I feel alright....technically its not really the first day as yesterday was descion making day, but when I woke yesterday morning, I didnt know what I was going to do ....so today is the day. I slept amazing last night. I went to bed feeling a little bit hungry , but I decided that I just wanted to give my belly a rest...and I must say that last night was the first night in awhile were nightmares werent abound. I slept well...and woke this morning feeling alright. I have a bit of a headache from not drinking coffee, and I am hungry but good. For breakfast I am drinking a chocolate vega shake with strawberries all blended in a smoothie. Lunch will be whatever I find ready in my garden this morning, after I weed and water. Dinner , I am not sure what that looks like at this point. I am also going to sprort some mung beans , I love adding sprouts to everything. I want to emphasize that this choice was not an easy one. It wasnt something I came to easily and quick..so I am hopeful that with a little bit of suport I will be able to get through the tough times.

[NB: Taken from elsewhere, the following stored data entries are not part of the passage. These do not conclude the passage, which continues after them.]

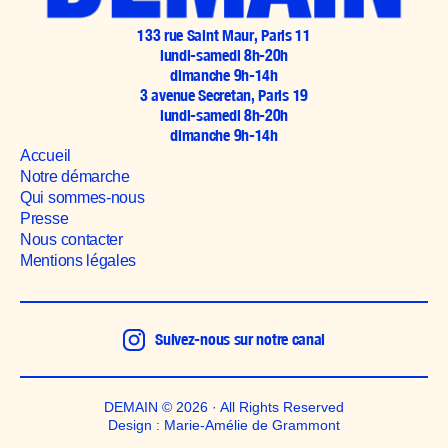
133 rue Saint Maur, Paris 11
lundi-samedi 8h-20h
dimanche 9h-14h
3 avenue Secretan, Paris 19
lundi-samedi 8h-20h
dimanche 9h-14h
Accueil
Notre démarche
Qui sommes-nous
Presse
Nous contacter
Mentions légales
Suivez-nous sur notre canal
DEMAIN © 2026 · All Rights Reserved
Design : Marie-Amélie de Grammont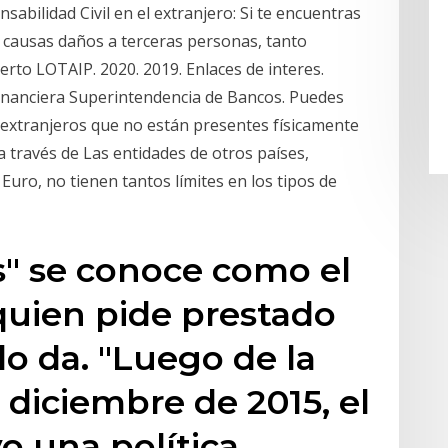
abilidad Civil en el extranjero: Si te encuentras
a causas daños a terceras personas, tanto
rto LOTAIP. 2020. 2019. Enlaces de interes.
inanciera Superintendencia de Bancos. Puedes
 extranjeros que no están presentes físicamente
 través de Las entidades de otros países,
Euro, no tienen tantos límites en los tipos de
és" se conoce como el
quien pide prestado
lo da. "Luego de la
 diciembre de 2015, el
o una política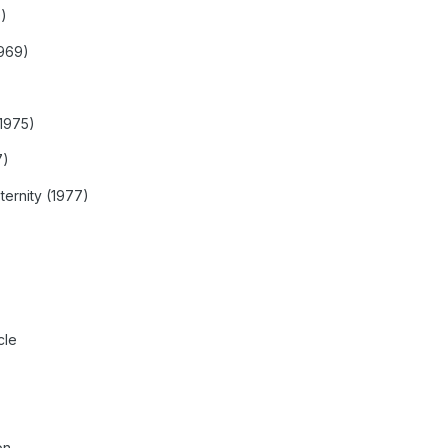
9)
1969)
1975)
7)
ternity (1977)
cle
on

The times when my brain is telling me...no you dont need to do this. My brain is funny and doesnt sht off easily. lol
I am scared to go 100% raw , but I am even more scared not too . sort of like an addict....if you are trying to get someone off herion, you dont say to them....well you can have this for one meal a day but thats it. No , you take the drug completly out of the equation and see where you end up. So treating my food that I was eating like a drug means that I cant have it. I know that if I was able to eat pasta at one meal, for example, it wouldnt be long before I slipped right back into old habits AND I would be gorging on pasta for that one meal. So the plan is..one bite, one meal at a time....with a promise to myself constantly that I am going to take care of myself. That I care enough to take care of myself. Prayer, asking God to take control and to lead me to better health is also going to be a huge part of the journey for me. I cannot do this alone. I know that.
So wish me luck.....and peace....clarity...love.